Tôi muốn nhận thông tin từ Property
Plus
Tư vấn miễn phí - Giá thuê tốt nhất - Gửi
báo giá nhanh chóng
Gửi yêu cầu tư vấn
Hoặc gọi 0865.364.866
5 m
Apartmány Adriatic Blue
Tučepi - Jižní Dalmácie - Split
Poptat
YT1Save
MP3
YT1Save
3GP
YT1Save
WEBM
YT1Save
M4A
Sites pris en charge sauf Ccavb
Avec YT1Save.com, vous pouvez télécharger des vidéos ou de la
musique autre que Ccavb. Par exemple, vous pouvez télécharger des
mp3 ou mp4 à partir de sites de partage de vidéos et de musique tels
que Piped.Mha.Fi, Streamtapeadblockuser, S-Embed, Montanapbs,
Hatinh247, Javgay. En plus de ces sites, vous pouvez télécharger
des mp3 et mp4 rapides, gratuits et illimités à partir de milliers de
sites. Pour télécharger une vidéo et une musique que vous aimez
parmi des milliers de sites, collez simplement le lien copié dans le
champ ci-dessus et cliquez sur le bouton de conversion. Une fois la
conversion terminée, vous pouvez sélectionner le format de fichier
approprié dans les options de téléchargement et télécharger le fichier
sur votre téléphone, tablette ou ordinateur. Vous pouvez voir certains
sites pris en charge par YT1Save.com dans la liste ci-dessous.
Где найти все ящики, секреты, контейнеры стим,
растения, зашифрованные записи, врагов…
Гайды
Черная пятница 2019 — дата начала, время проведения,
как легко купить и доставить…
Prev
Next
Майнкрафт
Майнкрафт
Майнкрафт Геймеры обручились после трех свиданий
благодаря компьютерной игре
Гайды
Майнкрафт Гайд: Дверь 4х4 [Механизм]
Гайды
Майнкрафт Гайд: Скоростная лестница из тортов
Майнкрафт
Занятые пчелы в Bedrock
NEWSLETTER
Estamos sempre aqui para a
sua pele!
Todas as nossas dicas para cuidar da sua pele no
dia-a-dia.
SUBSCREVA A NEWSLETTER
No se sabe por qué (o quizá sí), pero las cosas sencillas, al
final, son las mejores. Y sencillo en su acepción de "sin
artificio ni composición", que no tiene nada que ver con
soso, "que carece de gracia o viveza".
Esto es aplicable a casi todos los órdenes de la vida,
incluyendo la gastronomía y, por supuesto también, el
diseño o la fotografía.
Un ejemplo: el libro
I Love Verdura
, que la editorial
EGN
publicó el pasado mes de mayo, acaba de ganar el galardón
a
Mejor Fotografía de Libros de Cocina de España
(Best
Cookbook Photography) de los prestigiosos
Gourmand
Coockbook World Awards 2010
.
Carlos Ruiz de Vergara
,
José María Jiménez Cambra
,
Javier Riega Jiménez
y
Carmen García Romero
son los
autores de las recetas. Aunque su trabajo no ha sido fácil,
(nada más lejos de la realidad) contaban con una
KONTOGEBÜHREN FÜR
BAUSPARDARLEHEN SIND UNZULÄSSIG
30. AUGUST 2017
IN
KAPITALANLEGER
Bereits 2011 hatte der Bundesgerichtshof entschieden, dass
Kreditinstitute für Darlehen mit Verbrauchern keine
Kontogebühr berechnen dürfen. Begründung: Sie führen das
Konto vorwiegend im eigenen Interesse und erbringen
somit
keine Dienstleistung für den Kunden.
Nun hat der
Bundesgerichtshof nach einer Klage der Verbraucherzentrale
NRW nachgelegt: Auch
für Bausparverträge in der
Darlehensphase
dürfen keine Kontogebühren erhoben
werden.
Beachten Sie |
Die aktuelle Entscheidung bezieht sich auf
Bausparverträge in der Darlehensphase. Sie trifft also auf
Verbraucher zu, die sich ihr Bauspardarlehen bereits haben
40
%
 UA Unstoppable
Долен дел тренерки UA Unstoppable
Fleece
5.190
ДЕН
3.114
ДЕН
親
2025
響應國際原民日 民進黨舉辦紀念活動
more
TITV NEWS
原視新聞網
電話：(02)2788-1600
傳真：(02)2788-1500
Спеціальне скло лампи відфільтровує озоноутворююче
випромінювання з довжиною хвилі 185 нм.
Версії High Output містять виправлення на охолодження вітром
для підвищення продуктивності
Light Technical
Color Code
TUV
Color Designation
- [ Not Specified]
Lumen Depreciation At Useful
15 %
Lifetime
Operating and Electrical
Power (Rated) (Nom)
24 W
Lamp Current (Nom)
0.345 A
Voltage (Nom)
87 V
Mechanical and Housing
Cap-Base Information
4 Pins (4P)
※ ※ ※
— WHAT THE TASK ASKS —
Give every part of the material again, exactly as written.

— PROBLEM SOLUTION —
Tôi muốn nhận thông tin từ Property
Plus
Tư vấn miễn phí - Giá thuê tốt nhất - Gửi
báo giá nhanh chóng
Gửi yêu cầu tư vấn
Hoặc gọi 0865.364.866
5 m
Apartmány Adriatic Blue
Tučepi - Jižní Dalmácie - Split
Poptat
YT1Save
MP3
YT1Save
3GP
YT1Save
WEBM
YT1Save
M4A
Sites pris en charge sauf Ccavb
Avec YT1Save.com, vous pouvez télécharger des vidéos ou de la
musique autre que Ccavb. Par exemple, vous pouvez télécharger des
mp3 ou mp4 à partir de sites de partage de vidéos et de musique tels
que Piped.Mha.Fi, Streamtapeadblockuser, S-Embed, Montanapbs,
Hatinh247, Javgay. En plus de ces sites, vous pouvez télécharger
des mp3 et mp4 rapides, gratuits et illimités à partir de milliers de
sites. Pour télécharger une vidéo et une musique que vous aimez
parmi des milliers de sites, collez simplement le lien copié dans le
champ ci-dessus et cliquez sur le bouton de conversion. Une fois la
conversion terminée, vous pouvez sélectionner le format de fichier
approprié dans les options de téléchargement et télécharger le fichier
sur votre téléphone, tablette ou ordinateur. Vous pouvez voir certains
sites pris en charge par YT1Save.com dans la liste ci-dessous.
Где найти все ящики, секреты, контейнеры стим,
растения, зашифрованные записи, врагов…
Гайды
Черная пятница 2019 — дата начала, время проведения,
как легко купить и доставить…
Prev
Next
Майнкрафт
Майнкрафт
Майнкрафт Геймеры обручились после трех свиданий
благодаря компьютерной игре
Гайды
Майнкрафт Гайд: Дверь 4х4 [Механизм]
Гайды
Майнкрафт Гайд: Скоростная лестница из тортов
Майнкрафт
Занятые пчелы в Bedrock
NEWSLETTER
Estamos sempre aqui para a
sua pele!
Todas as nossas dicas para cuidar da sua pele no
dia-a-dia.
SUBSCREVA A NEWSLETTER
No se sabe por qué (o quizá sí), pero las cosas sencillas, al
final, son las mejores. Y sencillo en su acepción de "sin
artificio ni composición", que no tiene nada que ver con
soso, "que carece de gracia o viveza".
Esto es aplicable a casi todos los órdenes de la vida,
incluyendo la gastronomía y, por supuesto también, el
diseño o la fotografía.
Un ejemplo: el libro
I Love Verdura
, que la editorial
EGN
publicó el pasado mes de mayo, acaba de ganar el galardón
a
Mejor Fotografía de Libros de Cocina de España
(Best
Cookbook Photography) de los prestigiosos
Gourmand
Coockbook World Awards 2010
.
Carlos Ruiz de Vergara
,
José María Jiménez Cambra
,
Javier Riega Jiménez
y
Carmen García Romero
son los
autores de las recetas. Aunque su trabajo no ha sido fácil,
(nada más lejos de la realidad) contaban con una
KONTOGEBÜHREN FÜR
BAUSPARDARLEHEN SIND UNZULÄSSIG
30. AUGUST 2017
IN
KAPITALANLEGER
Bereits 2011 hatte der Bundesgerichtshof entschieden, dass
Kreditinstitute für Darlehen mit Verbrauchern keine
Kontogebühr berechnen dürfen. Begründung: Sie führen das
Konto vorwiegend im eigenen Interesse und erbringen
somit
keine Dienstleistung für den Kunden.
Nun hat der
Bundesgerichtshof nach einer Klage der Verbraucherzentrale
NRW nachgelegt: Auch
für Bausparverträge in der
Darlehensphase
dürfen keine Kontogebühren erhoben
werden.
Beachten Sie |
Die aktuelle Entscheidung bezieht sich auf
Bausparverträge in der Darlehensphase. Sie trifft also auf
Verbraucher zu, die sich ihr Bauspardarlehen bereits haben
40
%
 UA Unstoppable
Долен дел тренерки UA Unstoppable
Fleece
5.190
ДЕН
3.114
ДЕН
親
2025
響應國際原民日 民進黨舉辦紀念活動
more
TITV NEWS
原視新聞網
電話：(02)2788-1600
傳真：(02)2788-1500
Спеціальне скло лампи відфільтровує озоноутворююче
випромінювання з довжиною хвилі 185 нм.
Версії High Output містять виправлення на охолодження вітром
для підвищення продуктивності
Light Technical
Color Code
TUV
Color Designation
- [ Not Specified]
Lumen Depreciation At Useful
15 %
Lifetime
Operating and Electrical
Power (Rated) (Nom)
24 W
Lamp Current (Nom)
0.345 A
Voltage (Nom)
87 V
Mechanical and Housing
Cap-Base Information
4 Pins (4P)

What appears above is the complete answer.